Opinião pública ignora principal problema da Amazônia, artigo de Ronaldo Pereira Santos

[Observatório da Imprensa] Qual o problema que mais importa no meio de tantos que assolam a Amazônia? Qual deles tem efeito dominó sobre quase todos os outros grandes problemas? E mais: até onde a mídia e, por extensão, a opinião pública, têm devotado atenção ao tema?

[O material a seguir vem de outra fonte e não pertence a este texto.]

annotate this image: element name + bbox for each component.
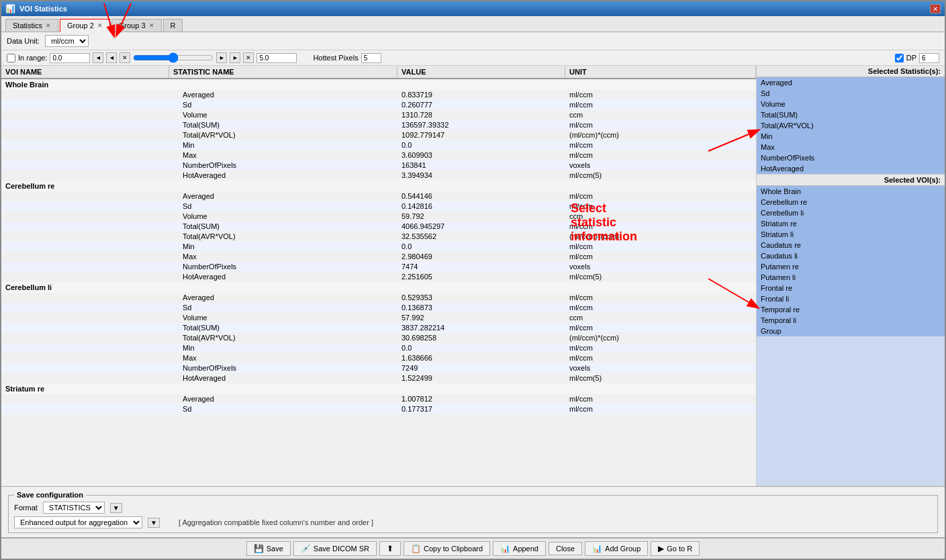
cell-stat: HotAveraged [169,272,397,281]
title-bar: 📊 VOI Statistics ✕ [1,1,945,16]
upload-button[interactable]: ⬆ [379,541,401,556]
statistic-item[interactable]: Max [757,142,945,152]
statistic-item[interactable]: Averaged [757,77,945,88]
format-select[interactable]: STATISTICS [43,502,105,514]
voi-item[interactable]: Caudatus li [757,250,945,261]
cell-value: 0.0 [397,343,565,353]
range-prev-btn[interactable]: ◄ [93,52,103,63]
go-to-r-button[interactable]: ▶ Go to R [651,541,700,556]
statistic-item[interactable]: NumberOfPixels [757,152,945,163]
statistic-item[interactable]: Total(SUM) [757,109,945,120]
table-row: Min 0.0 ml/ccm [1,140,756,150]
table-row: Total(SUM) 3837.282214 ml/ccm [1,323,756,333]
cell-voi [1,130,169,140]
add-group-button[interactable]: 📊 Add Group [585,541,648,556]
cell-voi [1,140,169,150]
voi-item[interactable]: Putamen re [757,261,945,272]
cell-value: 1.522499 [397,373,565,383]
save-button[interactable]: 💾 Save [246,541,291,556]
range-delete-btn[interactable]: ✕ [120,52,130,63]
cell-value: 59.792 [397,212,565,221]
voi-item[interactable]: Frontal li [757,293,945,304]
voi-item[interactable]: Caudatus re [757,240,945,250]
cell-unit: ml/ccm [565,353,756,363]
cell-value: 0.529353 [397,293,565,302]
tab-statistics-close[interactable]: ✕ [46,22,51,29]
tab-group2-close[interactable]: ✕ [97,22,103,29]
statistic-item[interactable]: Sd [757,88,945,99]
hottest-input[interactable] [361,53,381,63]
voi-item[interactable]: Cerebellum re [757,197,945,207]
tab-group3[interactable]: Group 3 ✕ [111,19,162,32]
cell-voi [1,212,169,221]
statistic-item[interactable]: Min [757,131,945,142]
copy-button[interactable]: 📋 Copy to Clipboard [404,541,490,556]
cell-voi [1,343,169,353]
save-config-fieldset: Save configuration Format STATISTICS ▼ E… [8,491,938,533]
enhanced-dropdown-btn[interactable]: ▼ [148,518,160,528]
table-row: Max 1.638666 ml/ccm [1,353,756,363]
voi-item[interactable]: Group [757,326,945,336]
format-dropdown-btn[interactable]: ▼ [110,503,122,513]
app-icon: 📊 [5,4,15,13]
cell-stat: NumberOfPixels [169,160,397,170]
statistic-item[interactable]: HotAveraged [757,163,945,174]
table-row: Sd 0.260777 ml/ccm [1,100,756,110]
cell-voi [1,201,169,211]
close-button[interactable]: ✕ [930,4,941,13]
tab-group2-label: Group 2 [67,21,94,30]
cell-unit: ccm [565,110,756,120]
voi-item[interactable]: Temporal li [757,315,945,326]
range-prev2-btn[interactable]: ◄ [106,52,117,63]
statistic-item[interactable]: Volume [757,99,945,109]
cell-unit: ml/ccm [565,293,756,302]
cell-value: 3.394934 [397,171,565,180]
in-range-checkbox[interactable] [7,54,15,62]
voi-item[interactable]: Cerebellum li [757,207,945,218]
range-delete2-btn[interactable]: ✕ [243,52,254,63]
statistic-item[interactable]: Total(AVR*VOL) [757,120,945,131]
cell-unit: (ml/ccm)*(ccm) [565,130,756,140]
tab-r[interactable]: R [163,19,183,32]
voi-item[interactable]: Frontal re [757,283,945,293]
dp-checkbox[interactable] [895,54,904,62]
cell-stat: Averaged [169,90,397,99]
voi-item[interactable]: Putamen li [757,272,945,283]
cell-stat: Total(SUM) [169,120,397,130]
range-slider[interactable] [133,52,214,63]
data-unit-select[interactable]: ml/ccm [45,35,89,47]
go-to-r-icon: ▶ [658,544,664,553]
cell-stat: Min [169,140,397,150]
voi-item[interactable]: Temporal re [757,304,945,315]
range-end-input[interactable] [256,53,297,63]
append-button[interactable]: 📊 Append [493,541,546,556]
append-label: Append [513,545,538,553]
tab-statistics[interactable]: Statistics ✕ [5,19,58,32]
enhanced-select[interactable]: Enhanced output for aggregation [14,516,142,528]
cell-value: 7249 [397,363,565,373]
voi-item[interactable]: Striatum li [757,229,945,240]
tab-group2[interactable]: Group 2 ✕ [60,19,110,32]
table-row: Min 0.0 ml/ccm [1,242,756,252]
cell-unit: ml/ccm [565,140,756,150]
table-row: NumberOfPixels 7249 voxels [1,363,756,373]
close-button[interactable]: Close [549,542,582,555]
voi-item[interactable]: Striatum re [757,218,945,229]
voi-item[interactable]: Whole Brain [757,186,945,197]
cell-unit: voxels [565,262,756,271]
cell-voi [1,272,169,281]
range-start-input[interactable] [50,53,90,63]
cell-value: 0.260777 [397,100,565,109]
voi-list: Whole BrainCerebellum reCerebellum liStr… [757,186,945,485]
range-next2-btn[interactable]: ► [230,52,240,63]
table-row: HotAveraged 2.251605 ml/ccm(5) [1,272,756,282]
cell-value: 0.177317 [397,404,565,414]
tab-group3-close[interactable]: ✕ [149,22,154,29]
bottom-toolbar: 💾 Save 💉 Save DICOM SR ⬆ 📋 Copy to Clipb… [1,537,945,559]
save-dicom-button[interactable]: 💉 Save DICOM SR [293,541,377,556]
table-row: Averaged 0.544146 ml/ccm [1,191,756,201]
range-next-btn[interactable]: ► [216,52,227,63]
dp-input[interactable] [919,53,939,63]
aggregation-note: [ Aggregation compatible fixed column's … [179,518,373,526]
cell-voi [1,373,169,383]
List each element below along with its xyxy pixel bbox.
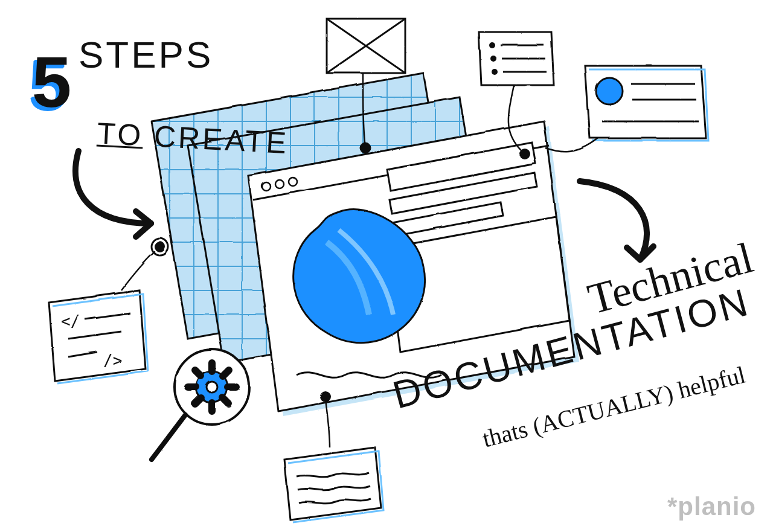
callout-profile-card xyxy=(545,65,708,151)
svg-point-3 xyxy=(288,177,297,185)
title-steps: STEPS xyxy=(79,33,213,76)
svg-point-7 xyxy=(490,55,496,61)
svg-point-10 xyxy=(595,77,622,104)
illustration: </ /> xyxy=(0,0,773,532)
svg-point-17 xyxy=(206,381,217,392)
arrow-right xyxy=(580,181,653,260)
svg-point-8 xyxy=(491,68,497,74)
svg-text:/>: /> xyxy=(103,351,121,369)
svg-point-9 xyxy=(519,148,530,159)
asterisk-icon: * xyxy=(667,492,678,521)
callout-code-block: </ /> xyxy=(48,238,168,383)
svg-point-18 xyxy=(319,391,330,402)
svg-point-5 xyxy=(359,142,370,153)
brand-logo: *planio xyxy=(667,492,756,521)
title-to-create: TO CREATE xyxy=(52,79,292,196)
svg-point-6 xyxy=(489,42,495,48)
magnify-gear-icon xyxy=(151,349,249,459)
svg-text:</: </ xyxy=(60,312,79,330)
svg-point-13 xyxy=(153,240,165,252)
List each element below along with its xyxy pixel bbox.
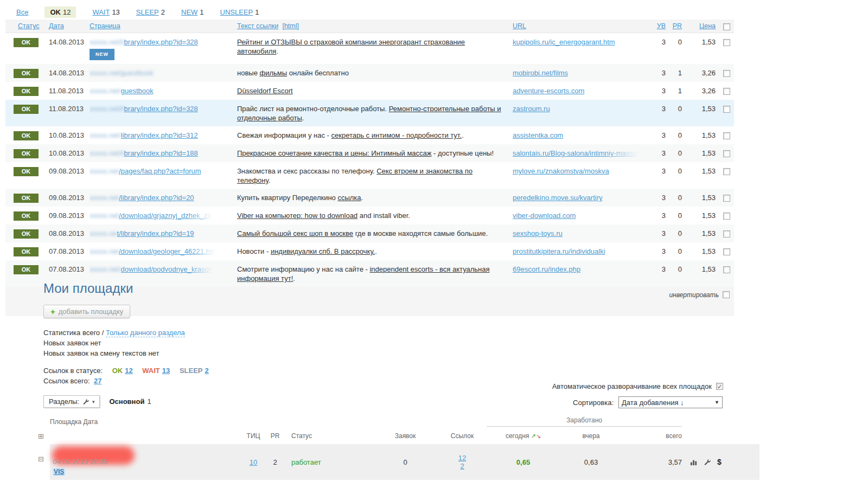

A Amazônia brasileira é considerada o principal bem que o país possui. Os (muitos) problemas da região, portanto, são problemas dos brasileiros (embora a maioria destes tenha visão distorcida ou estereotipada sobre a mesma). Mineração, questão indígena, hidrelétricas, desmatamento, tráfico de drogas, fronteiras internacionais, biopirataria, ingerência estrangeira, pistolagem e grilagem de terras fazem parte do coquetel de problemas ofertado diariamente no noticiário.

Novamente, para solucioná-los, por onde começar?

De acordo com a avaliação do governo federal, o maior e mais importante problema da região é o da terra – também denominado”caos fundiário”. O governo afirma que o tema é sua prioridade na Amazônia. E tem razão: sem solucioná-lo, reduzir, mitigar ou apontar soluções para as outras encrencas da região não passará de perfumaria.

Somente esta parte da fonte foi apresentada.